• Women living in areas with primary care shortages are less likely to have regular mammograms than women living elsewhere (Phillips et al, 1998).
Role of Patient Beliefs, Knowledge, and Racial Or Socioeconomic Characteristics in Screening

A lack of awareness of the benefits of cancer screening can pose as significant a barrier as lack of insurance or distance from screening facilities. Many individuals know little about cancer, and do not know that it can be successfully treated or when and why screening tests are useful (Grady et al., 1992; Myers et al., 1991). Low level of education (which usually occurs in conjunction with low household income) is associated with lower cancer screening (and re-screening) use (Lannin et al., 1998; Mickey, 1997; Rutledge et al., 1988).

Concerns about inconvenience, discomfort, trouble, embarrassment, fear of radiation, and pain involved in screening are among the reasons people forgo cancer screening tests (Davis et al., 1996; Glanz et al., 1996; Myers et al., 1991; Stein et al., 1990).
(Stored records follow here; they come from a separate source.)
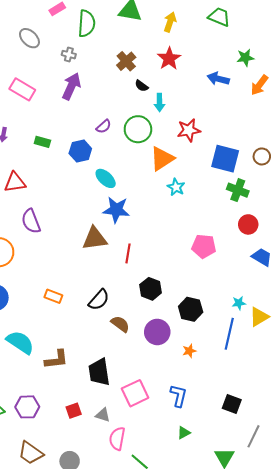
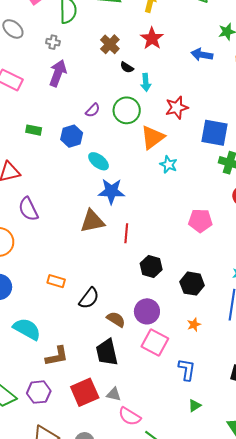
black semicircle: (99, 300) -> (89, 298), moved
brown semicircle: (120, 324) -> (116, 319), moved
purple circle: (157, 332) -> (147, 311), moved
brown L-shape: (56, 359) -> (57, 356), moved
pink square: (135, 393) -> (155, 342), moved, turned -32
red square: (74, 411) -> (85, 392), size x1.8
pink semicircle: (117, 439) -> (130, 416), turned -65

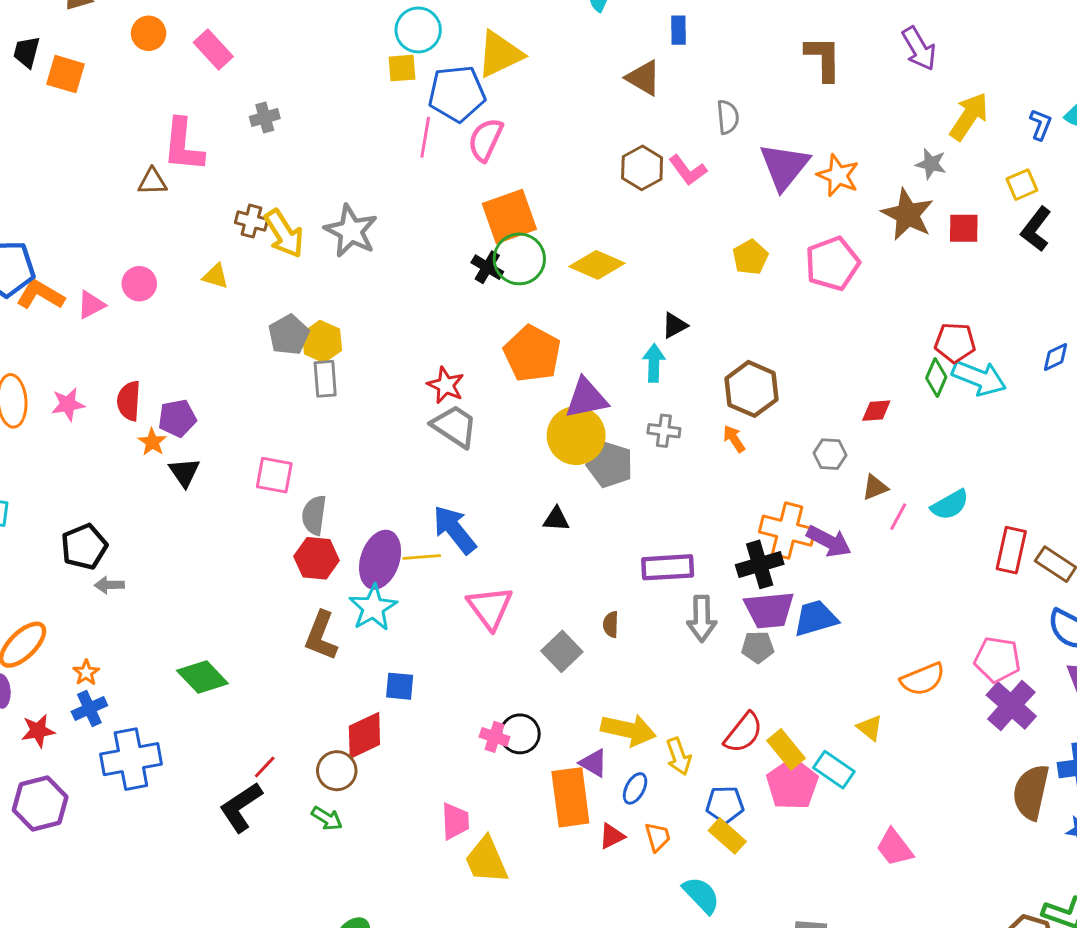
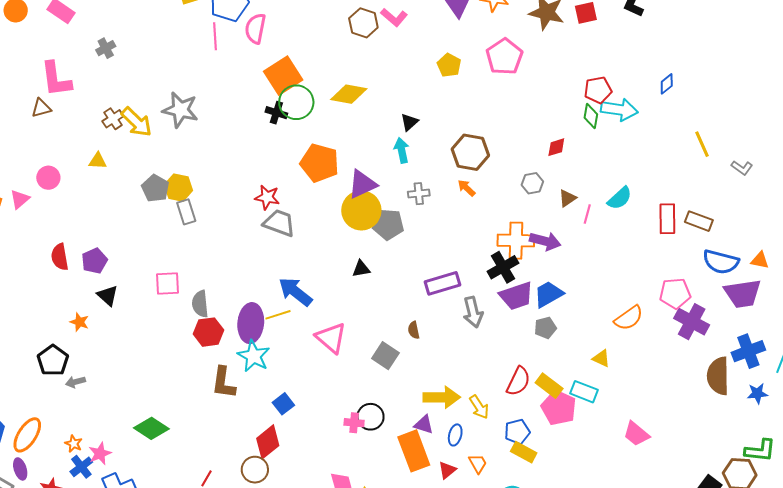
brown cross: (251, 221) -> (113, 119), turned -35
pink star: (68, 404) -> (100, 454), moved
orange star: (152, 442) -> (79, 322), moved
gray pentagon: (758, 647) -> (545, 328), moved
blue square: (400, 686) -> (283, 404), turned -30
Other attitudes—fatalism, a feeling that one's health cannot be affected by traditional medicine, and religious or cultural beliefs—may also preclude cancer screening (Kagawa-Singer, 1997; Lannin et al., 1998; Mo, 1992).

In one breast cancer study, culturally based attitudes and beliefs were more predictive of advanced stage at diagnosis (suggesting low screening rates) than were social class and race (Lannin et al., 1998). In this study, African-American women had three times the odds of white women (i.e., an "odds ratio" of 3) of being diagnosed with late-stage disease (Stages III and IV). When social class was taken into account in the analysis, the odds ratio decreased to 1.8. When measures of cultural beliefs (e.g., the devil can cause you to get cancer, air causes cancer) were also controlled for in the analysis, African-American women no longer had increased odds of late-stage disease.

Use of mammography appears to account for much of the variation of stage at diagnosis of breast cancer that can be attributed to race (Breen and Figueroa, 1996; Mandelblatt et al., 1995). Studies have found the following:

  • There were no differences in stage at diagnosis among women who were regular mammography users according to comparisons of mammography histories of elderly African-American and white women. However, among women who had not participated in screening mammography, the odds of being diagnosed with late-stage breast cancer were 2.5 times greater for African-American than for white women (McCarthy et al., 1998).
  • Women who receive medical care through the Department of Defense, and who should therefore all have the same access to care, demonstrate no difference in stage among Caucasian, African-American, and Hispanic women diagnosed with breast cancer (Zaloznik, 1995, 1997).
  • Among elderly women, African-Americans as compared to whites use mammography less often. More frequent use of mammography is associated with more visits to a primary care physician in both groups, but the deficit for African-American women persists at each income level, even after primary care use is considered. Primary care visits are less likely to "boost" mammography use for African-American women than for white women (Burns et al., 1996).